Sunday, 30 November 2008
Wednesday, 26 November 2008
So after discussions on home storage, I'm going to do a weekly cleanup/report on what I've achieved. Here's the baseline;
Main Server; 927GB of usable storage (via Drobo) - 768GB in use. (82.84%). In fact I've consolidated a pair of mirrored 400GB drives onto the Drobo to make the full 768GB, so I've already freed these drives to be removed.
C: - 103GB total, 75.4GB in use (73.2%)
L: - 38.7GB, 34.85GB in use (90%)
I've included both C: (O/S) and L: (data) as my offline folder is on the C: drive
C: - 57.2GB - 34.3GB used (60%)
D: - 97.6GB - 4GB used (4.1%)
E: - 274GB - 133GB used (48.5%)
So that's the baseline. The first saving is to delete the Exchange backup - 314GB. More to follow.
Tuesday, 25 November 2008
Marc Farley makes some interesting comparisons to storage purchasing decisions in a recent post. For the sake of disclosure, I do go to Costco and buy in bulk - no not 200lbs of chicken wings, but those things that can be divided and/or frozen (like salmon and coffee) - and more crucially things that don't become cheaper in price over time.

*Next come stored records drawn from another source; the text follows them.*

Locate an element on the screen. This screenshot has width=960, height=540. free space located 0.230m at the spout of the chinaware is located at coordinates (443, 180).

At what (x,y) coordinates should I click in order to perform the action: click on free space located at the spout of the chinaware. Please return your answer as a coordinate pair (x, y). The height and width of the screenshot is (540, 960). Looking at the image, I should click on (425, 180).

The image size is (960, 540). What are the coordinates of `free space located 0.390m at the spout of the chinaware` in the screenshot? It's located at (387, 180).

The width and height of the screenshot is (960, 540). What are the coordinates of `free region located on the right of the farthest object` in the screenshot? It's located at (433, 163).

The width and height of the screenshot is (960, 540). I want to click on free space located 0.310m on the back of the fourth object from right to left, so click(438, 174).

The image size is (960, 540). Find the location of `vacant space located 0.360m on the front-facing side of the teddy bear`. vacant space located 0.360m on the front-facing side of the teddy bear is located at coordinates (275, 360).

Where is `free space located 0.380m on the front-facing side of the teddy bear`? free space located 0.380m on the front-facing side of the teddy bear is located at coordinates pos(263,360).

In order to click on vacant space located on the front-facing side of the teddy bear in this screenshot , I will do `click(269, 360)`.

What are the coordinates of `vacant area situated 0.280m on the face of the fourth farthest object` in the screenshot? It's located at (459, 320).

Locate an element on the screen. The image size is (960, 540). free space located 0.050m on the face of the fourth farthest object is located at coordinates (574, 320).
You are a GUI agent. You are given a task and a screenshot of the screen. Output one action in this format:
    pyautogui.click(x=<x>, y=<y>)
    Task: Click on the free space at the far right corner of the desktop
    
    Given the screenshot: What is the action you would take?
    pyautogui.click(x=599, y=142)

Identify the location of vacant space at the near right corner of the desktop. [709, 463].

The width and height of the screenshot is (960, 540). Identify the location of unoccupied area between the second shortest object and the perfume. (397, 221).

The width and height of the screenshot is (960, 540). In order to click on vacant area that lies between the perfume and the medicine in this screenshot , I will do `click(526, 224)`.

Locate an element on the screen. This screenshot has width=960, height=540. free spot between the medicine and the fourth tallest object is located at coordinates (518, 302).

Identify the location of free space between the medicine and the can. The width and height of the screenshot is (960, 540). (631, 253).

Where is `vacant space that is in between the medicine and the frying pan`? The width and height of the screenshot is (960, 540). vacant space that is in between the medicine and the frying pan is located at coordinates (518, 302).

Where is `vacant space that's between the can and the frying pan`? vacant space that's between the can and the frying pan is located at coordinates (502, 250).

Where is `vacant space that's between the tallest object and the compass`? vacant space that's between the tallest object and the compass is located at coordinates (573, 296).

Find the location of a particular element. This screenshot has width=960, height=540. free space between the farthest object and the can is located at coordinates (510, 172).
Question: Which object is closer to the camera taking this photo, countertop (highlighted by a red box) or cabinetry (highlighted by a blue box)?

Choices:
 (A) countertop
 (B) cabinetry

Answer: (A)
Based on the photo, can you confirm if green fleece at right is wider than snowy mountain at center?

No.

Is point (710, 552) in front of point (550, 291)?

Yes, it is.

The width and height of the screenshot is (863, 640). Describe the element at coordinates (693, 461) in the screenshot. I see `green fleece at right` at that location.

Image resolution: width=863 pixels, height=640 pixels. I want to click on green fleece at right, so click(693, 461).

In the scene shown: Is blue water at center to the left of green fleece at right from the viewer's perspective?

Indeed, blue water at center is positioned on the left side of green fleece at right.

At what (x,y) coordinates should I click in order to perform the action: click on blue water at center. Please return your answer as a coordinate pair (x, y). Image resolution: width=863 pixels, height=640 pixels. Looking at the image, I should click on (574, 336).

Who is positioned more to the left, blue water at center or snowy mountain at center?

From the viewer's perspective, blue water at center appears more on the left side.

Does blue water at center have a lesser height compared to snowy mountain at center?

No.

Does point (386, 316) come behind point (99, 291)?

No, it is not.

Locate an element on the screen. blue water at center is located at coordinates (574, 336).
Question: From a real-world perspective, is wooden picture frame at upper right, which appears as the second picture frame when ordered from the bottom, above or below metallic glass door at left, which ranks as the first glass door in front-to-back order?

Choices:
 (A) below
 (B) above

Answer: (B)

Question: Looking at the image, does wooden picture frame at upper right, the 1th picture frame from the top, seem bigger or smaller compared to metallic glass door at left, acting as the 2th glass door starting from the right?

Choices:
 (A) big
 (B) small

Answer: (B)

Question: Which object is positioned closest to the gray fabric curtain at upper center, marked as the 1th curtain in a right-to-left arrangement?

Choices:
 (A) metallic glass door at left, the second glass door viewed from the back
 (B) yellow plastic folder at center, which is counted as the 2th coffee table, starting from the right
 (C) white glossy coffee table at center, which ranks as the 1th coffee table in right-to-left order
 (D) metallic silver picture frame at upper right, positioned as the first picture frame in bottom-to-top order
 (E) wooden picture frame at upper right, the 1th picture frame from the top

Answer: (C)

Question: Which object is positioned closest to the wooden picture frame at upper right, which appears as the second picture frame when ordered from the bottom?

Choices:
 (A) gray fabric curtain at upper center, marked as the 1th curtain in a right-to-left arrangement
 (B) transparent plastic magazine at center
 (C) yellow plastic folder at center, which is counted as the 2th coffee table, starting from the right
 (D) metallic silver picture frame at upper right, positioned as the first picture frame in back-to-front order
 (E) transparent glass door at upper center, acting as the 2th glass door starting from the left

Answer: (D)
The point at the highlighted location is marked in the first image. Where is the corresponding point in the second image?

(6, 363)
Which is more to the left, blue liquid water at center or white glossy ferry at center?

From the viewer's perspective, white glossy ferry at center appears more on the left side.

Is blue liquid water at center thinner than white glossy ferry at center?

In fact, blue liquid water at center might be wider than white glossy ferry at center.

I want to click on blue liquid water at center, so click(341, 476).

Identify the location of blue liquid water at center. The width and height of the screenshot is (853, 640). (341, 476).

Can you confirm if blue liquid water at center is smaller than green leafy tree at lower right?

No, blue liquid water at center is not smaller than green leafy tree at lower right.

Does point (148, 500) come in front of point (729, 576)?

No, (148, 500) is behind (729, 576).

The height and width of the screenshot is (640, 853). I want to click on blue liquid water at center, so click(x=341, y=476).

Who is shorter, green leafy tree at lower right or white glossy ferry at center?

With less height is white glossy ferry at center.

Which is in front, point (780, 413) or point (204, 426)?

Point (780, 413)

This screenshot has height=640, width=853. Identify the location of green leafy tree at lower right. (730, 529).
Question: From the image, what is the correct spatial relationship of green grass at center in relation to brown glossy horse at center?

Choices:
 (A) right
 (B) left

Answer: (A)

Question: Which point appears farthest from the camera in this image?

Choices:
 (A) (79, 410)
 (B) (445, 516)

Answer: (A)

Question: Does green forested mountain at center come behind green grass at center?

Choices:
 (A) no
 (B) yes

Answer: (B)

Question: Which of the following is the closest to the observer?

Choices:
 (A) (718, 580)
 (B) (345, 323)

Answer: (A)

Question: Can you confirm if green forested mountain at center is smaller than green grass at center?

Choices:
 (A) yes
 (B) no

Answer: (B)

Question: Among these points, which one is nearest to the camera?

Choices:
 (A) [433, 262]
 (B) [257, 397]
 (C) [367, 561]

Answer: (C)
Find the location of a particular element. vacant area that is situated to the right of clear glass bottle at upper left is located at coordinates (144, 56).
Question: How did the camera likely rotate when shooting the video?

That is effectively Marc's argument; don't buy stuff you don't need yet because it will be cheaper in the future (not so with my salmon and coffee, I suggest). That's certainly true as we see a year on year reduction in storage per GB cost.
There are a number of reasons why people buy more than they need;
- New hardware deployment time is excessive due to datacentre restrictions and change control. In some sites this delay could be 3-6 months, so people work on the assumption that it's better to have more on the floor than be in a panic to deploy at the last minute.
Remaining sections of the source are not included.